On 26 November 2013, the Grand Chamber of the European Court of Human Rights (ECtHR) delivered its judgment in the case of X v. Latvia (application no. 27853/09).
The case concerned the procedure for the return of a child to Australia, her country of origin, which she had left with her mother at the age of three years and five months, in application of the Hague Convention on the Civil Aspects of International Child Abduction, and the mother’s complaint that the Latvian courts’ decision ordering that return had breached her right to respect for her family life within the meaning of Article 8 of the European Convention on Human Rights (ECHR).
The Court considered that the ECHR and the Hague Convention on the Civil Aspects of International Child Abduction of 25 October 1980 had to be applied in a combined and harmonious manner, and that the best interests of the child had to be the primary consideration. In the present case, it considered that the Latvian courts had not complied with the procedural requirements of Article 8, in that they had refused to take into consideration an arguable allegation of a “serious risk” to the child in the event of her return to Australia.

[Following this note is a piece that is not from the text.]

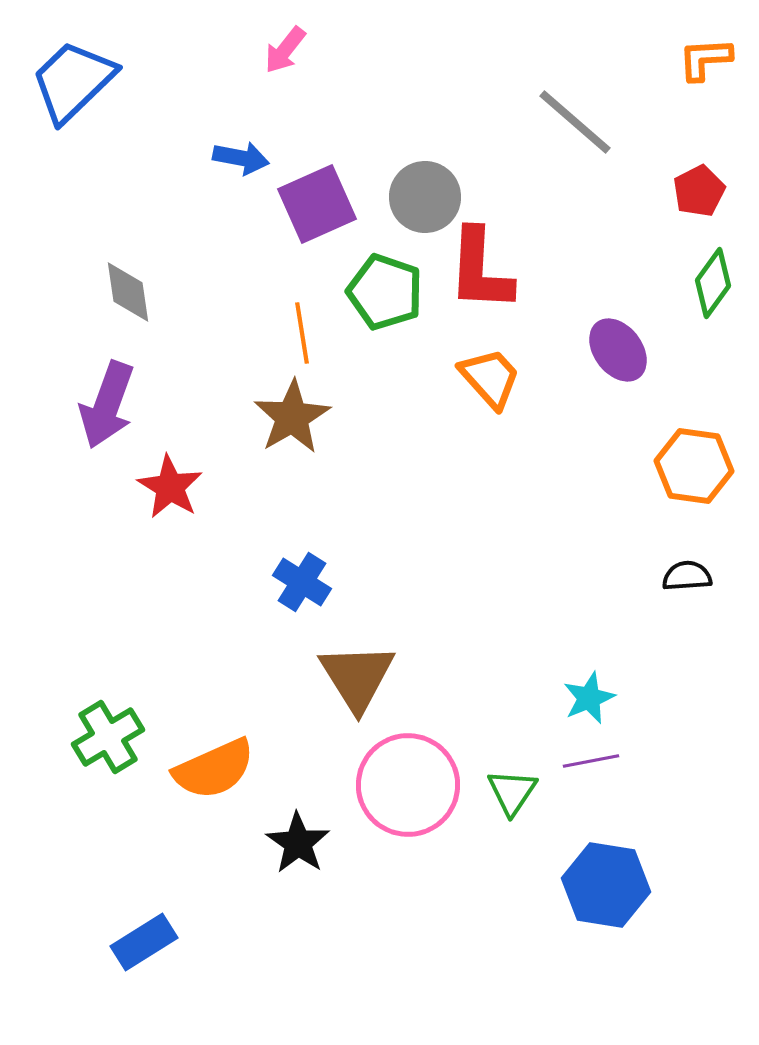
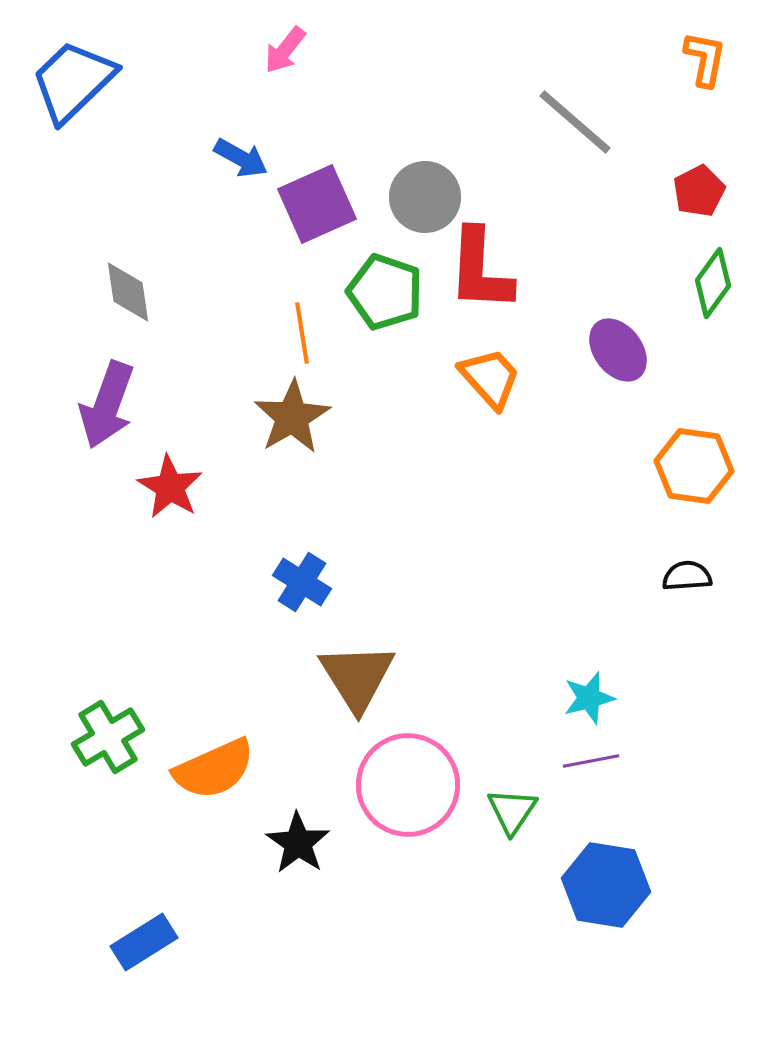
orange L-shape: rotated 104 degrees clockwise
blue arrow: rotated 18 degrees clockwise
cyan star: rotated 8 degrees clockwise
green triangle: moved 19 px down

It may be worth noting that since the case concerned the relationship between Australia (as requesting State) and Latvia (as requested State), the special regime applying between member States of the EU bound by the Brussels IIbis Regulation was inapplicable. This explains that the obligations that Article 8 of the ECHR implies for the requesting State applied in this case, contrary to what was the case in Povse v Austria, where the incidence of the Brussels IIbis Regulation was at stake.